- THE TASK: Where the records below begin, start copying, and stop after the line that contains "содержит ваши личные"; reproduce every line exactly but omit pictures.

- DATA FOR REVIEW:

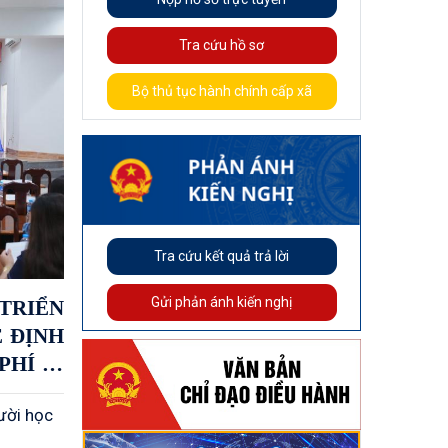
Tra cứu hồ sơ
Bộ thủ tục hành chính cấp xã
Tra cứu kết quả trả lời
Gửi phản ánh kiến nghị
TRIỂN
 ĐỊNH
HÍ ÍT
NGƯỜI
ười học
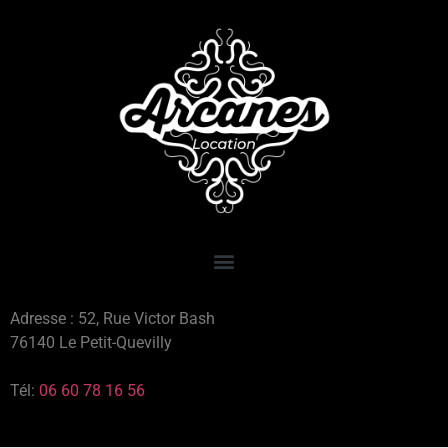
Adresse : 52, Rue Victor Bash
76140 Le Petit-Quevilly
Tél:
06 60 78 16 56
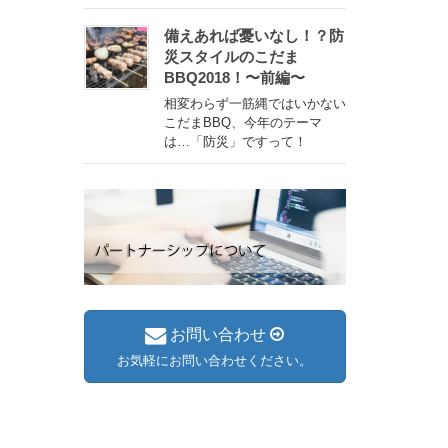
備えあれば憂いなし！？防
災スタイルのこだま
BBQ2018！〜前編〜
相変わらず一筋縄ではいかない
こだまBBQ、今年のテーマ
は…「防災」ですって！
お問い合わせ
お気軽にお問い合わせください。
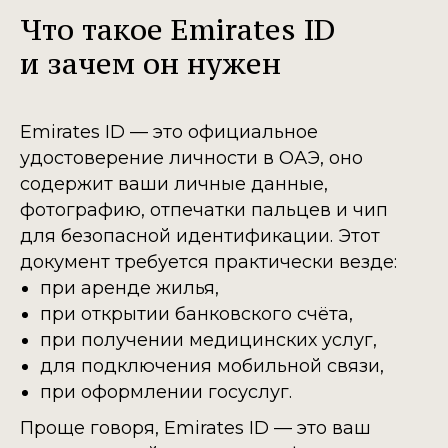
Что такое Emirates ID
и зачем он нужен
Emirates ID — это официальное
удостоверение личности в ОАЭ, оно
содержит ваши личные данные,
фотографию, отпечатки пальцев и чип
для безопасной идентификации. Этот
документ требуется практически везде:
при аренде жилья,
при открытии банковского счёта,
при получении медицинских услуг,
для подключения мобильной связи,
при оформлении госуслуг.
Проще говоря, Emirates ID — это ваш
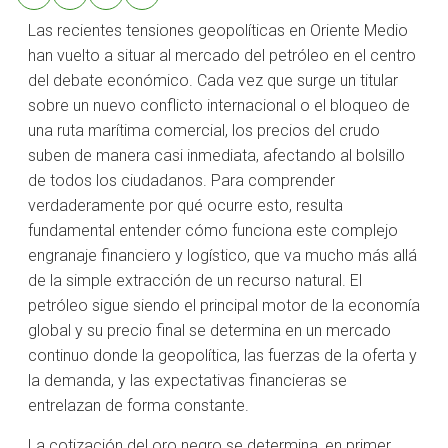
Las recientes tensiones geopolíticas en Oriente Medio
han vuelto a situar al mercado del petróleo en el centro
del debate económico. Cada vez que surge un titular
sobre un nuevo conflicto internacional o el bloqueo de
una ruta marítima comercial, los precios del crudo
suben de manera casi inmediata, afectando al bolsillo
de todos los ciudadanos. Para comprender
verdaderamente por qué ocurre esto, resulta
fundamental entender cómo funciona este complejo
engranaje financiero y logístico, que va mucho más allá
de la simple extracción de un recurso natural. El
petróleo sigue siendo el principal motor de la economía
global y su precio final se determina en un mercado
continuo donde la geopolítica, las fuerzas de la oferta y
la demanda, y las expectativas financieras se
entrelazan de forma constante.
La cotización del oro negro se determina, en primer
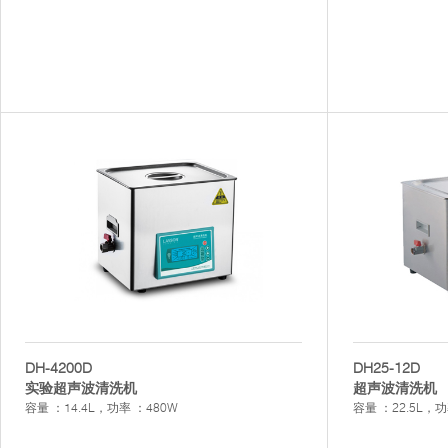
DH-4200D
DH25-12D
实验超声波清洗机
超声波清洗机
容量 ：14.4L，功率 ：480W
容量 ：22.5L，功率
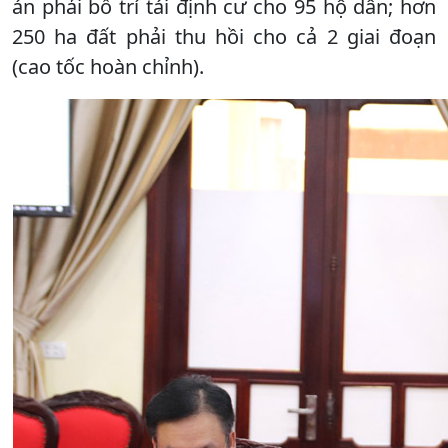
án phải bố trí tái định cư cho 95 hộ dân; hơn
250 ha đất phải thu hồi cho cả 2 giai đoạn
(cao tốc hoàn chỉnh).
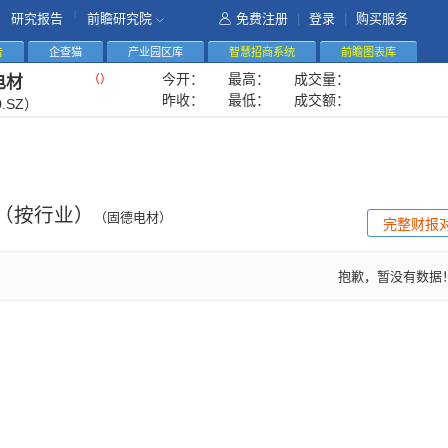
|
研究报告
前瞻研究院
免费注册
|
登录
|
购买服务
告
企查猫
产业园区库
智慧招商系统
前瞻图表库
今开：
最高：
成交量：
（
）
电材
昨收：
最低：
成交额：
0.SZ）
（按行业）
（固德电材）
完整财报
抱歉，暂没有数据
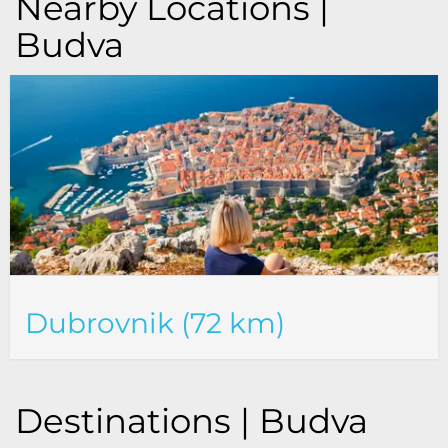
Nearby Locations |
Budva
Dubrovnik (72 km)
Destinations | Budva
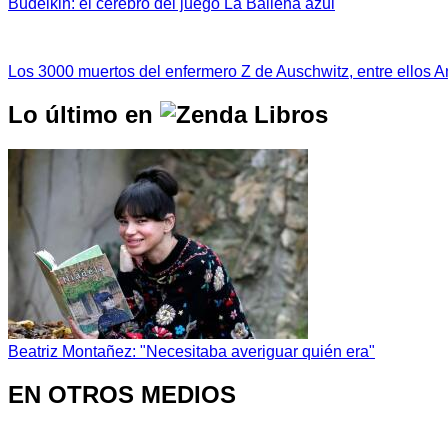
Budeikin: el cerebro del juego La Ballena azul
Los 3000 muertos del enfermero Z de Auschwitz, entre ellos 
Lo último en
Beatriz Montañez: "Necesitaba averiguar quién era"
EN OTROS MEDIOS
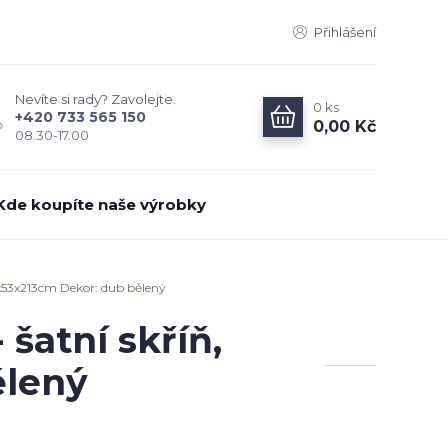
Přihlášení
Nevíte si rady? Zavolejte.
0
ks
+420 733 565 150
0,00 Kč
08.30-17.00
Kde koupíte naše výrobky
x53x213cm Dekor: dub bělený
šatní skříň,
ělený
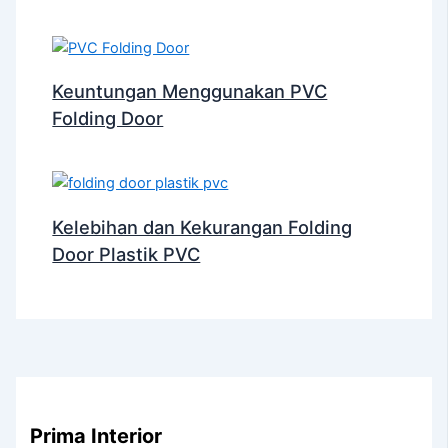
Keuntungan Menggunakan PVC
Folding Door
Kelebihan dan Kekurangan Folding
Door Plastik PVC
Prima Interior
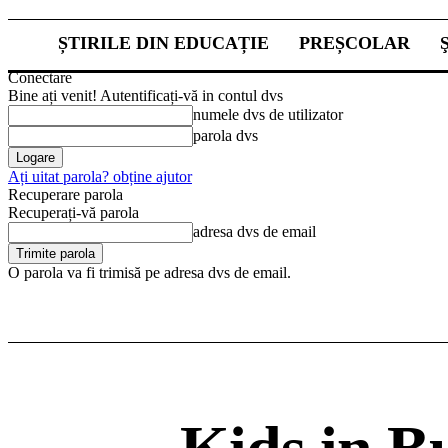
ȘTIRILE DIN EDUCAȚIE
PREȘCOLAR
Conectare
Bine ați venit! Autentificați-vă in contul dvs
numele dvs de utilizator
parola dvs
Ați uitat parola? obține ajutor
Recuperare parola
Recuperați-vă parola
adresa dvs de email
O parola va fi trimisă pe adresa dvs de email.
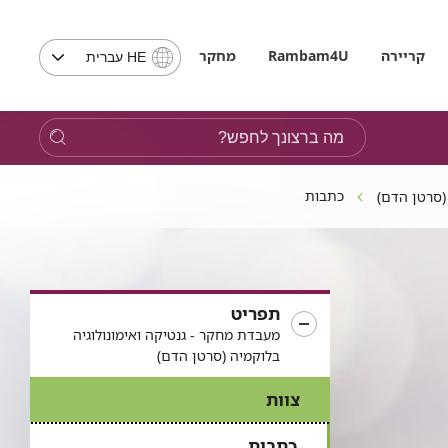
בחירת
קריירה
Rambam4U
מחקר
HE עברית
שפה
-
שים
מה
לב,
ברצונך
בבחירת
לחפש?
שפה
כתבות
(סרטן הדם)
תועבר
לאתר
בשפה
המבוקשת
תפריט
מעבדת מחקר - גנטיקה ואימונולוגיה
בלוקמיה (סרטן הדם)
צוות
כתבות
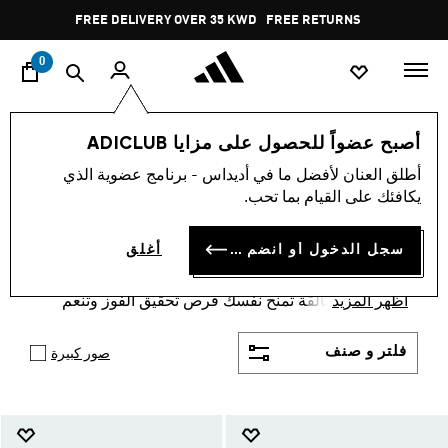
ا
Pause
FREE RETURNS
promotion
rotation
0
الرياضات
كرة القدم
إكسسوارات
أصبح عضواً للحصول على مزايا ADICLUB
اكسسوارات ومعدات كرة
أطلق العنان لأفضل ما في أديداس - برنامج عضوية الذي
يكافئك على القيام بما تحب.
القدم
(231)
سجل الدخول أو انضم الآن
أغلق
صممت مجموعة إكسسوارات ولوازم كرة القدم لتمنحك
فرصة إحاطة نفسك بكل قصص القدم المثيرة. مع هذه
أظهر المزيد
التشكيلة المتألقة تمنح نفسك فرص تحقيق الفوز وتنعم
بأدوات للنجاح في مبارياتك الودية والاحترافية.
فلتر و صنف
صور كبيرة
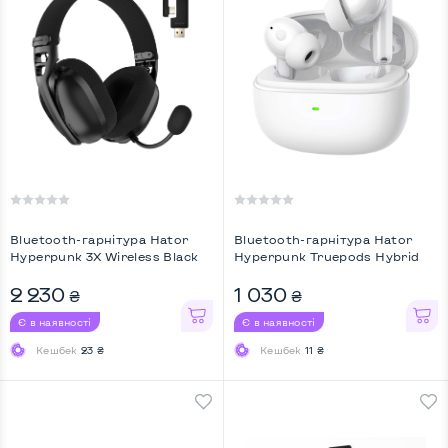
Bluetooth-гарнiтура Hator
Bluetooth-гарнiтура Hator
Hyperpunk 3X Wireless Black
Hyреrpunk Truepods Hybrid
(ESH14) ...
ANC White (H ...
2 230
1 030
₴
₴
Є в наявності
Є в наявності
Кешбек
23 ₴
Кешбек
11 ₴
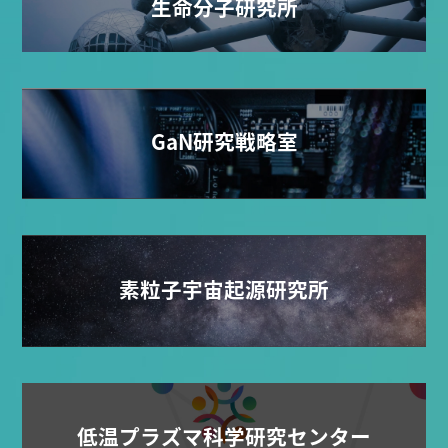
生命分子研究所
GaN研究戦略室
素粒子宇宙起源研究所
低温プラズマ科学研究センター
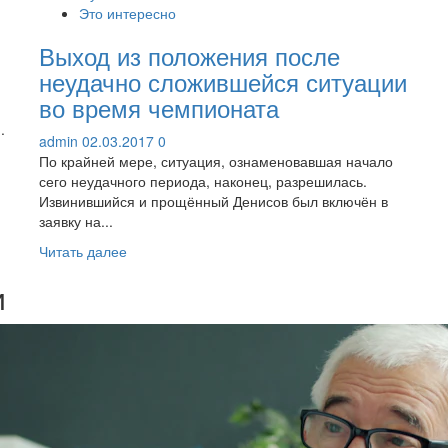
Это интересно
з
Выход из положения после
неудачно сложившейся ситуации
во время чемпионата
.
admin
02.03.2017
0
По крайней мере, ситуация, ознаменовавшая начало
сего неудачного периода, наконец, разрешилась.
Извинившийся и прощённый Денисов был включён в
заявку на...
Прочитать
Читать далее
больше
и
о
Выход
из
положения
после
неудачно
сложившейся
ситуации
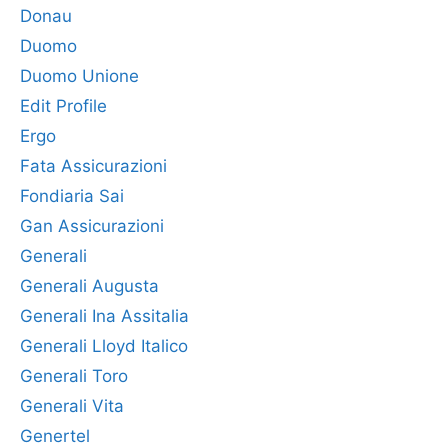
Donau
Duomo
Duomo Unione
Edit Profile
Ergo
Fata Assicurazioni
Fondiaria Sai
Gan Assicurazioni
Generali
Generali Augusta
Generali Ina Assitalia
Generali Lloyd Italico
Generali Toro
Generali Vita
Genertel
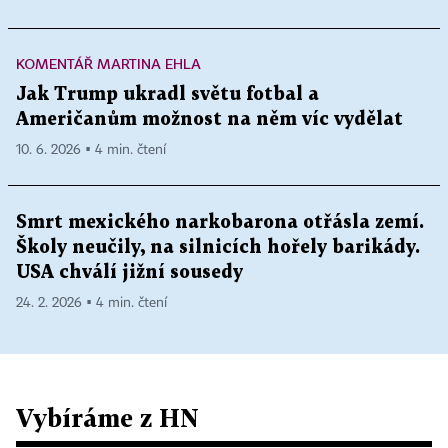
KOMENTÁŘ MARTINA EHLA
Jak Trump ukradl světu fotbal a
Američanům možnost na něm víc vydělat
10. 6. 2026 ▪ 4 min. čtení
Smrt mexického narkobarona otřásla zemí.
Školy neučily, na silnicích hořely barikády.
USA chválí jižní sousedy
24. 2. 2026 ▪ 4 min. čtení
Vybíráme z HN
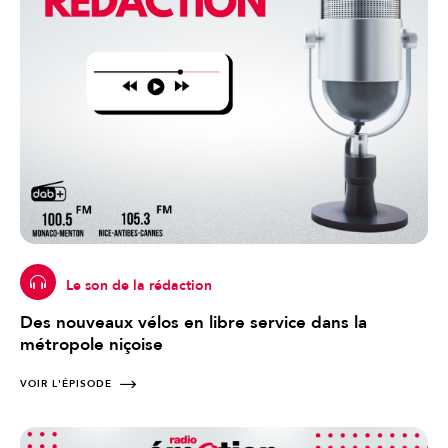
Le son de la rédaction
Des nouveaux vélos en libre service dans la
métropole niçoise
VOIR L'ÉPISODE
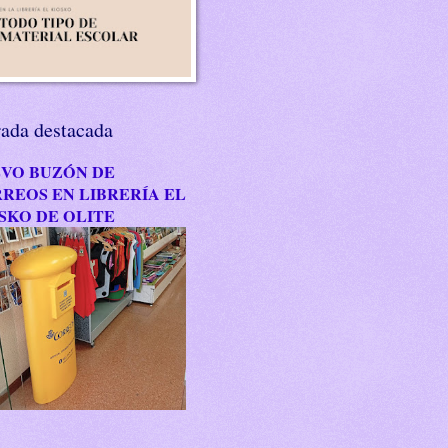
rada destacada
VO BUZÓN DE
REOS EN LIBRERÍA EL
SKO DE OLITE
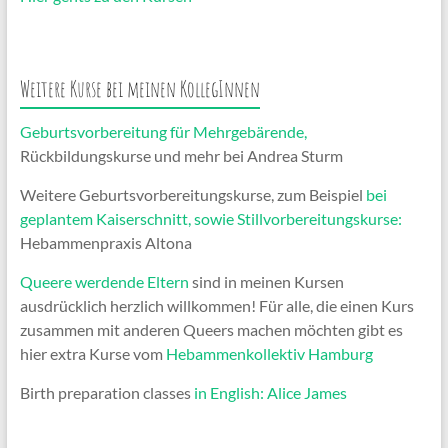
Weitere Kurse bei meinen KollegInnen
Geburtsvorbereitung für Mehrgebärende
,
Rückbildungskurse und mehr bei Andrea Sturm
Weitere Geburtsvorbereitungskurse, zum Beispiel
bei
geplantem Kaiserschnitt, sowie Stillvorbereitungskurse:
Hebammenpraxis Altona
Queere werdende Eltern
sind in meinen Kursen
ausdrücklich herzlich willkommen! Für alle, die einen Kurs
zusammen mit anderen Queers machen möchten gibt es
hier extra Kurse vom
Hebammenkollektiv Hamburg
Birth preparation classes
in English: Alice James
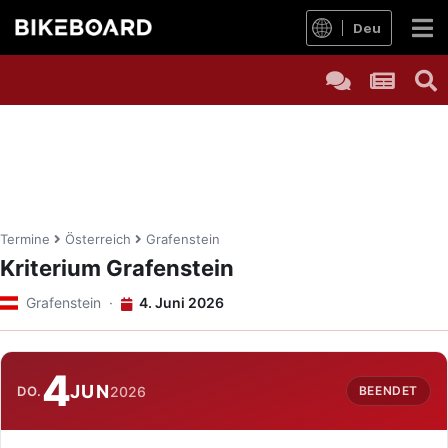
Deu
Termine
Österreich
Grafenstein
Kriterium Grafenstein
Grafenstein ·
4. Juni 2026
4
JUN
DO.
2026
BEENDET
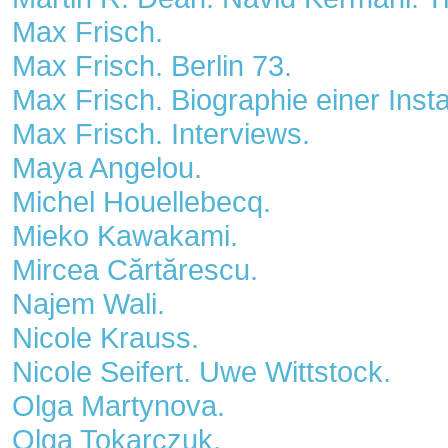
Max Frisch.
Max Frisch. Berlin 73.
Max Frisch. Biographie einer Inst
Max Frisch. Interviews.
Maya Angelou.
Michel Houellebecq.
Mieko Kawakami.
Mircea Cărtărescu.
Najem Wali.
Nicole Krauss.
Nicole Seifert. Uwe Wittstock.
Olga Martynova.
Olga Tokarczuk.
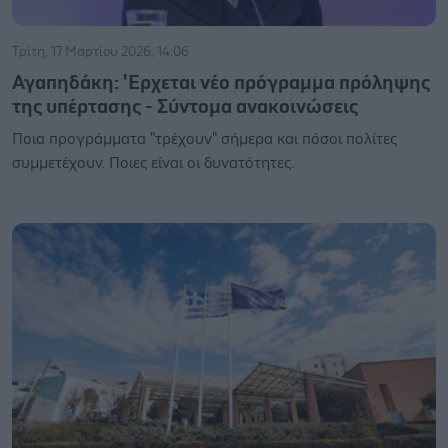
Τρίτη, 17 Μαρτίου 2026, 14:06
Αγαπηδάκη: 'Ερχεται νέο πρόγραμμα πρόληψης
της υπέρτασης - Σύντομα ανακοινώσεις
Ποια προγράμματα "τρέχουν" σήμερα και πόσοι πολίτες
συμμετέχουν. Ποιες είναι οι δυνατότητες.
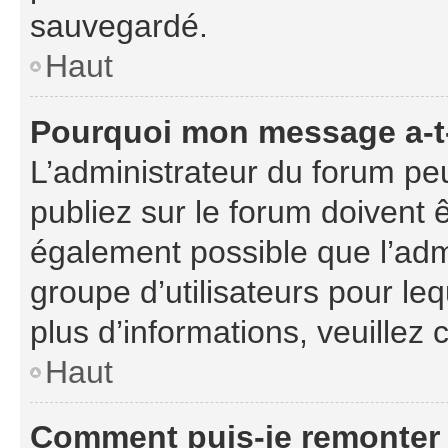
sauvegardé.
Haut
Pourquoi mon message a-t-
L’administrateur du forum p
publiez sur le forum doivent êt
également possible que l’adm
groupe d’utilisateurs pour leq
plus d’informations, veuillez
Haut
Comment puis-je remonter 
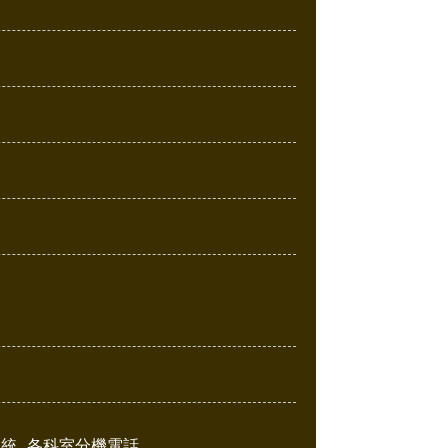
系統
各科室分機電話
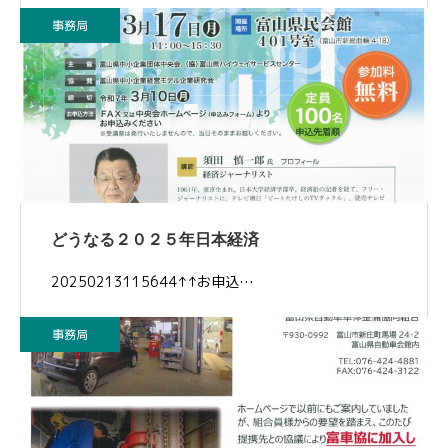
事務局
どうなる２０２５年日本経済
20250213115644↑↑お申込…
事務局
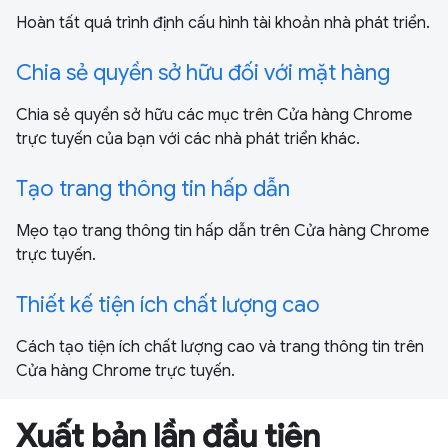
Hoàn tất quá trình định cấu hình tài khoản nhà phát triển.
Chia sẻ quyền sở hữu đối với mặt hàng
Chia sẻ quyền sở hữu các mục trên Cửa hàng Chrome
trực tuyến của bạn với các nhà phát triển khác.
Tạo trang thông tin hấp dẫn
Mẹo tạo trang thông tin hấp dẫn trên Cửa hàng Chrome
trực tuyến.
Thiết kế tiện ích chất lượng cao
Cách tạo tiện ích chất lượng cao và trang thông tin trên
Cửa hàng Chrome trực tuyến.
Xuất bản lần đầu tiên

- EXERCISE ANSWER:
Tra cứu hồ sơ
Bộ thủ tục hành chính cấp xã
Tra cứu kết quả trả lời
Gửi phản ánh kiến nghị
TRIỂN
 ĐỊNH
HÍ ÍT
NGƯỜI
ười học
Adresse : 52, Rue Victor Bash
76140 Le Petit-Quevilly
Tél:
06 60 78 16 56
備えあれば憂いなし！？防
災スタイルのこだま
BBQ2018！〜前編〜
相変わらず一筋縄ではいかない
こだまBBQ、今年のテーマ
は…「防災」ですって！
お問い合わせ
お気軽にお問い合わせください。
Что такое Emirates ID
и зачем он нужен
Emirates ID — это официальное
удостоверение личности в ОАЭ, оно
содержит ваши личные данные,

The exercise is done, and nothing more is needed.